The baggage worker is an employee of Menzies Aviation, an Alaska contractor blamed for damaging two Alaska Airlines jets on the ground at Sea-Tac in the past three weeks. As a result of those earlier incidents, Menzies said it was flying 25 supervisors to Seattle to work alongside Menzies' local workers to improve the operation. Also, Alaska said Friday it was assigning six extra Alaska Airlines employees to supervise ramp operations for each shift.
But Ross saw no supervisors.
"My dog was basically being slammed from level to 45 degrees and projected into the plane," Ross said. "It was just horrifying to see."
The worker then walked to Ross' other dog, an Australian shepherd named Tucker, and tried to lift his crate but couldn't, Ross said. Workers used a belt loader for the 50-pound dog, according to Ross and an Alaska incident report.
Ross complained to an Alaska gate agent, who went down to the tarmac and spoke with the workers. They admitted throwing a dog but said it was a different one, Ross said. She noted that she uses brightly colored crates so she can spot her dogs when she flies. She also puts cards with the dogs' pictures on each crate to make sure workers know what they are moving.
After Ross complained, her dogs were unloaded and she postponed her flight until today. She had been on her way to a dog competition in Florida. She's now taking only Tucker because she thinks he's too heavy to be thrown.
While Alaska has increased its supervision of Menzies employees, the six Alaska employees on duty each shift must cover 26 gates, said Amanda Tobin, an Alaska spokeswoman.

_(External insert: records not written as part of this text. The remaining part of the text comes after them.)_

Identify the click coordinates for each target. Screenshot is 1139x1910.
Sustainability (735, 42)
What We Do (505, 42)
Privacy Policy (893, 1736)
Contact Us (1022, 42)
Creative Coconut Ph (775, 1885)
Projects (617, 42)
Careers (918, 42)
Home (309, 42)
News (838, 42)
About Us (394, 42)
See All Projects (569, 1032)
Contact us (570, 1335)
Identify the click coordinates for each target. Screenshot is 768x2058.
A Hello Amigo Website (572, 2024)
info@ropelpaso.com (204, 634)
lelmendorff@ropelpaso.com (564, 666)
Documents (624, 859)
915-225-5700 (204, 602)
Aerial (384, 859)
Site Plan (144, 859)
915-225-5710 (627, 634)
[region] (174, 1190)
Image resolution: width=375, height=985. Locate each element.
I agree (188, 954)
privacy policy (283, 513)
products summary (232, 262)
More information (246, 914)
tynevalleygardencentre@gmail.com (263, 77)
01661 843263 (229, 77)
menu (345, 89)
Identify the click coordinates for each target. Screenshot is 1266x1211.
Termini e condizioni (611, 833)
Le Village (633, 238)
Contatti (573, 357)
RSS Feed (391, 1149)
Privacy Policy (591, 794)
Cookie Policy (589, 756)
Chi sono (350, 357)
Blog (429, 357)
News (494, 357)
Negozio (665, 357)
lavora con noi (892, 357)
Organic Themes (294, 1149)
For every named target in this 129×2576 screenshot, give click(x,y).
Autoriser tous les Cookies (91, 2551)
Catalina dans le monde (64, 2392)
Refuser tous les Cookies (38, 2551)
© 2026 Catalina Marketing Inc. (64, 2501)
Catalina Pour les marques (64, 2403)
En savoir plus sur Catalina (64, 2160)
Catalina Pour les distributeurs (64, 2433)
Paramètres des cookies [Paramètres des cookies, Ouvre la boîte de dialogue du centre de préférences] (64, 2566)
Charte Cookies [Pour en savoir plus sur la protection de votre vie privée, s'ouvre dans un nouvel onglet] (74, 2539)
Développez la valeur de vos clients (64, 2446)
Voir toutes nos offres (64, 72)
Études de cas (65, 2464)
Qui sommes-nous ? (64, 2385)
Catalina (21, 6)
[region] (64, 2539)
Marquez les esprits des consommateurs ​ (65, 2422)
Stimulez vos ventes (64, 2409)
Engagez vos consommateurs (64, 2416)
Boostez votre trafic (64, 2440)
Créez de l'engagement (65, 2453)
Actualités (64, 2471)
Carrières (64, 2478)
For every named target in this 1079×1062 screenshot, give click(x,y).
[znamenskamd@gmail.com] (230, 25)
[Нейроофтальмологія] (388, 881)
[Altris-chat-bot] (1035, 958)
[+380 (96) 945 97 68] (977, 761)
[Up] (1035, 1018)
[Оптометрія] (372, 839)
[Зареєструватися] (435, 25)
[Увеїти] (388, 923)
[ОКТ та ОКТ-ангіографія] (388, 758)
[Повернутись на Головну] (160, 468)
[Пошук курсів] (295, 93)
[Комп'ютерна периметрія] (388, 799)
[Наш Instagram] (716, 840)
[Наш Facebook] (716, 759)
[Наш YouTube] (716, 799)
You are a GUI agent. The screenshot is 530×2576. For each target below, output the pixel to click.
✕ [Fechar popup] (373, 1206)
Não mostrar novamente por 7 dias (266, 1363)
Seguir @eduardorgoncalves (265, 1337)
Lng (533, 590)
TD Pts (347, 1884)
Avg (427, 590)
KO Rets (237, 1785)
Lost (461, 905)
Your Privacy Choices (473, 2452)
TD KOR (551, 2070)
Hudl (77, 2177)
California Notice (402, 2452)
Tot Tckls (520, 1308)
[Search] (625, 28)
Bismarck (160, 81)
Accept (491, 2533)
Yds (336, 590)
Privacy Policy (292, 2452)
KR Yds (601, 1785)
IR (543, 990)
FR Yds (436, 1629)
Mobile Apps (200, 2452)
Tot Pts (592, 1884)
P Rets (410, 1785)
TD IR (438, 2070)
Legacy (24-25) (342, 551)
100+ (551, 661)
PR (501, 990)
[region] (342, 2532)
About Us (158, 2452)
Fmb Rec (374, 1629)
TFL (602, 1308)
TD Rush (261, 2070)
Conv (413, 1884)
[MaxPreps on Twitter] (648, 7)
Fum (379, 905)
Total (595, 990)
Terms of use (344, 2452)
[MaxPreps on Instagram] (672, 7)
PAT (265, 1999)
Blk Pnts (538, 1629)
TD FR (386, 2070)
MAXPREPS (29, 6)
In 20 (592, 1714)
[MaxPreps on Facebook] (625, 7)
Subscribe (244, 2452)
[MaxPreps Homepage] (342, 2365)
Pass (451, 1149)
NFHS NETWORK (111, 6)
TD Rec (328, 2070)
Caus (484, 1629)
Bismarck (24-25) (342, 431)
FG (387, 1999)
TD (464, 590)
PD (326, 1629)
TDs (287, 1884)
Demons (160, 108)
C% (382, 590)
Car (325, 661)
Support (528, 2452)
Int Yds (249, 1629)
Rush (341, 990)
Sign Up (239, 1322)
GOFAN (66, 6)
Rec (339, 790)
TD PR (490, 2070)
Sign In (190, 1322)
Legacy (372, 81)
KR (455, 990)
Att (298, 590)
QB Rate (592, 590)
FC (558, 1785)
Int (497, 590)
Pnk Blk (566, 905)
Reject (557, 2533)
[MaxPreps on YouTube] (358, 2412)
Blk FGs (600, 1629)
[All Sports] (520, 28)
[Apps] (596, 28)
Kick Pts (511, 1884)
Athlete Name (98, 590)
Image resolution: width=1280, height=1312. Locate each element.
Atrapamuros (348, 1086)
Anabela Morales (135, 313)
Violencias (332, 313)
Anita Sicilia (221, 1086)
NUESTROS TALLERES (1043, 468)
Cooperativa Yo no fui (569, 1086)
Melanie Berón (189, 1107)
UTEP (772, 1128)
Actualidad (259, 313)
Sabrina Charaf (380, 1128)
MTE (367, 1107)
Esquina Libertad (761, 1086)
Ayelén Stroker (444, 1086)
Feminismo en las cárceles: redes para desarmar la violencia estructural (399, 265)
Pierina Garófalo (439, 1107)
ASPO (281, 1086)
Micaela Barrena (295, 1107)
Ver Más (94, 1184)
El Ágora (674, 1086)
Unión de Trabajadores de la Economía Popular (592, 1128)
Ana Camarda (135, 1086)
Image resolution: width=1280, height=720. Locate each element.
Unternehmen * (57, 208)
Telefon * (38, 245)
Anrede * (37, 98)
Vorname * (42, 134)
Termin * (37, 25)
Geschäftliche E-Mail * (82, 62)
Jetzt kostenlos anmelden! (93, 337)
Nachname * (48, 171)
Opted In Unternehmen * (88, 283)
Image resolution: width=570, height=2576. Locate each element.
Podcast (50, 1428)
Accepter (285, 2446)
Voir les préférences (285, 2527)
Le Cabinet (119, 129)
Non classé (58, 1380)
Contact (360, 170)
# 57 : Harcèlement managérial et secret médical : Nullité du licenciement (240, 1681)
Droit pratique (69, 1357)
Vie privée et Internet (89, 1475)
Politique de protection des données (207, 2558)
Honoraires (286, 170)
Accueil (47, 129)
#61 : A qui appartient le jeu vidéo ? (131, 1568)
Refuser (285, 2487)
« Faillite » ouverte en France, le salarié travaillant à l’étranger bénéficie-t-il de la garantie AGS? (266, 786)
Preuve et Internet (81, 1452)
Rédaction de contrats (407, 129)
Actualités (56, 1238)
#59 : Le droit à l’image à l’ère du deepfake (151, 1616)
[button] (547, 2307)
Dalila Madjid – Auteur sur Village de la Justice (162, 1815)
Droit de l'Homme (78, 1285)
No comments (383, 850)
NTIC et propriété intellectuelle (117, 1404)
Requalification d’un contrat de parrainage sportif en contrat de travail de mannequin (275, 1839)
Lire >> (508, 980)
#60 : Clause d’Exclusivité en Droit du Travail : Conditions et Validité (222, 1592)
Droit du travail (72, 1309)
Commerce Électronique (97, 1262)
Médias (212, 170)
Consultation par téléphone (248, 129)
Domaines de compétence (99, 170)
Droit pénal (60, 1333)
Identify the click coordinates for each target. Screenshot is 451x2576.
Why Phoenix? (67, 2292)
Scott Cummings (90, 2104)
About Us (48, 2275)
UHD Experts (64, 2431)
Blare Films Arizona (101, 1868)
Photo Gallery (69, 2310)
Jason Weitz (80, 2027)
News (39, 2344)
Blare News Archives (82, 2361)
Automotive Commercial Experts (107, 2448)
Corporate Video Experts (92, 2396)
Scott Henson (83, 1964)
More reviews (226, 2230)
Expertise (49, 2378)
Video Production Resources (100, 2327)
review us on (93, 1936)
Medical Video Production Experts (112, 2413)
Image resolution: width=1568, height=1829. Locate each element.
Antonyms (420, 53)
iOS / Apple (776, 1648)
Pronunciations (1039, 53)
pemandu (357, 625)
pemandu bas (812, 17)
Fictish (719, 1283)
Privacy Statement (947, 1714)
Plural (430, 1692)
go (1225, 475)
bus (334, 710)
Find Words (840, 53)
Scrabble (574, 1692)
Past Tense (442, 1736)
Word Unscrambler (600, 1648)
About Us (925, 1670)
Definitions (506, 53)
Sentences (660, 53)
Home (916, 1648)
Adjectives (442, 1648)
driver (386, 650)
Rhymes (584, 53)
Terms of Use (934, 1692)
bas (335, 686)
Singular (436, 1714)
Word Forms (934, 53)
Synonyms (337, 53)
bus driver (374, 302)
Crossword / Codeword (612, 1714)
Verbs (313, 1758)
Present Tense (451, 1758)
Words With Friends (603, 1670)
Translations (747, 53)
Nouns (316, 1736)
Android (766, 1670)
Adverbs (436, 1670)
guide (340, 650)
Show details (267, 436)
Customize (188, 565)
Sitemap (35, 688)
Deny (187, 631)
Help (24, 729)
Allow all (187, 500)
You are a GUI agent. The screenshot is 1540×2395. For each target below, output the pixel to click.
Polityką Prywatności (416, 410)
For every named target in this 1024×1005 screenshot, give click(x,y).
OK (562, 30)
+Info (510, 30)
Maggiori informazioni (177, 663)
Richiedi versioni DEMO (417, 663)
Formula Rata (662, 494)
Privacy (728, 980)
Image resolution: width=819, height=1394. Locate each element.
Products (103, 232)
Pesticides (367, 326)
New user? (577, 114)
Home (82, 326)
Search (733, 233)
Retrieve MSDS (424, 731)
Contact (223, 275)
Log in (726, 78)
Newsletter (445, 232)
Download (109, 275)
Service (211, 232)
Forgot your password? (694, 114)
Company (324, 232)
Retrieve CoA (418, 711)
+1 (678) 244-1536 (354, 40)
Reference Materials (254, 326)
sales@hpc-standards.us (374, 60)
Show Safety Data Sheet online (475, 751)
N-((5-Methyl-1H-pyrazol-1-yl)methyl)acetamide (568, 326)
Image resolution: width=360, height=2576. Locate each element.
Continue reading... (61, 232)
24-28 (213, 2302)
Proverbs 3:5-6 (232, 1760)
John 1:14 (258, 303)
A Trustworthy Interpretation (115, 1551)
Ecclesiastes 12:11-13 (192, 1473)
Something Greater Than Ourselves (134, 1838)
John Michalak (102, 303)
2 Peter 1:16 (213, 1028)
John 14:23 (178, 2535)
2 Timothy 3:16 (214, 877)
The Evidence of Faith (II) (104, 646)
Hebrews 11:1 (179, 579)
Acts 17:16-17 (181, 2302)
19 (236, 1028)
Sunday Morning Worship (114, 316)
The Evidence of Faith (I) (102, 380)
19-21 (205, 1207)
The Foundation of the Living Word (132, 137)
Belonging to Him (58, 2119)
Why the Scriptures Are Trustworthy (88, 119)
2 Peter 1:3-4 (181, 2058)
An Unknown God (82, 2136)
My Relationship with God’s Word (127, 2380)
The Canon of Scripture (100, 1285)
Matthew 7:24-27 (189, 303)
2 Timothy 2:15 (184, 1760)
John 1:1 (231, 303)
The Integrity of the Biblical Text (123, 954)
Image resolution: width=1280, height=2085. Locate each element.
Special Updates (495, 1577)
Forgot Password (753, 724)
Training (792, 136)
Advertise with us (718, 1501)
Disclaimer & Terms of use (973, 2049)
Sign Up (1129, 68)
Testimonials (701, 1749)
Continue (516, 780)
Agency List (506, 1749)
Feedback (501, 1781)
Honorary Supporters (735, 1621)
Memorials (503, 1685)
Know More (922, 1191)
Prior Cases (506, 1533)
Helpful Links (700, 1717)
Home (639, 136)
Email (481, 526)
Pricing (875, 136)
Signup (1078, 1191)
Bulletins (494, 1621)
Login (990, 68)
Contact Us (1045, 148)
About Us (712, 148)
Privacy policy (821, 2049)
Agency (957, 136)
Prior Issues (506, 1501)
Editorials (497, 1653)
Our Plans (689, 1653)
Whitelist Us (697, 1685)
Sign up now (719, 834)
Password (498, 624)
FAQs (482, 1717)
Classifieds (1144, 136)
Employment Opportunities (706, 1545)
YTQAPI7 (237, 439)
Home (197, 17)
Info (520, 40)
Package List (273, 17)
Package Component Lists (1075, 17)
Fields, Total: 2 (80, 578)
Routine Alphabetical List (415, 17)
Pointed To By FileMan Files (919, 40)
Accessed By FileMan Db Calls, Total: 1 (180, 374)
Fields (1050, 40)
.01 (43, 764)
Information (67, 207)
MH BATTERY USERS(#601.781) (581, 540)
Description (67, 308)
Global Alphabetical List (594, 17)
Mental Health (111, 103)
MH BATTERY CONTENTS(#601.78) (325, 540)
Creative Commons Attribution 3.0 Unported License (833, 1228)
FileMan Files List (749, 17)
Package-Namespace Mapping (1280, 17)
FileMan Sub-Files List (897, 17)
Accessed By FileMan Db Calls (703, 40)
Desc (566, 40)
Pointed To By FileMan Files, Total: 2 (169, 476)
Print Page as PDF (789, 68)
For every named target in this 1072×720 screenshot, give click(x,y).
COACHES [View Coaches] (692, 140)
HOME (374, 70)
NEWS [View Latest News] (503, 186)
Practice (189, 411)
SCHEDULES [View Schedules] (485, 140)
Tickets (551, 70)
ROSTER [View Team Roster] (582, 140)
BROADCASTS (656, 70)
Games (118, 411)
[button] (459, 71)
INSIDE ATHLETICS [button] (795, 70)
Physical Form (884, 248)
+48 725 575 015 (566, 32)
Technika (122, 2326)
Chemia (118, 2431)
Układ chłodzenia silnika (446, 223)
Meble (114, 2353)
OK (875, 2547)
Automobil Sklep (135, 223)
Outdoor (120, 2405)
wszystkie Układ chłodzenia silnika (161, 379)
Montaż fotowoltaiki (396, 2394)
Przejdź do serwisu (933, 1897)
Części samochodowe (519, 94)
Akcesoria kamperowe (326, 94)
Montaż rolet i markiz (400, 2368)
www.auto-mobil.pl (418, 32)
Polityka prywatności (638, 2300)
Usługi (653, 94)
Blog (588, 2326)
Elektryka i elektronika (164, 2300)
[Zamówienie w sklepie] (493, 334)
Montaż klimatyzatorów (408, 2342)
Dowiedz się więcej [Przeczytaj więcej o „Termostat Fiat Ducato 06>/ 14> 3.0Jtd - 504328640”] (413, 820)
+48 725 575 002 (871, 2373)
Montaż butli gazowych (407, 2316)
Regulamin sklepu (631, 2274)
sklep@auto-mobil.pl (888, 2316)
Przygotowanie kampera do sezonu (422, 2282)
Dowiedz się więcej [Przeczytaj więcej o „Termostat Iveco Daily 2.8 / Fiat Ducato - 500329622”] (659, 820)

Tobin said the airline is investigating the incident and has communicated its concern to senior managers at Menzies. The airline transports more than 35,000 pets a year, she said.
A Menzies employee in the company's Seattle office referred all questions to a London-based Menzies spokesman. Phone calls to that spokesman were not returned.
This week, four senior executives with Menzies are leading a 90-day review of the contractor's operations at Sea-Tac. In May, Alaska said it would save $13.7 million a year by outsourcing the Sea-Tac baggage work to Menzies.
An Alaska supervisor told Ross that the airline would pay for any veterinarian bills, according to the Alaska incident report. "I do not know why the ramp agents didn't use a belt loader when boarding the first dog except they must of [sic] been in a hurry," the supervisor wrote in the report.
Ross said Jace was shaking and panting and afraid to go back into his crate when she unloaded him, but he seems to be uninjured. Her concern now is how well he will travel in the future, she said.
"I just don't want it to happen again."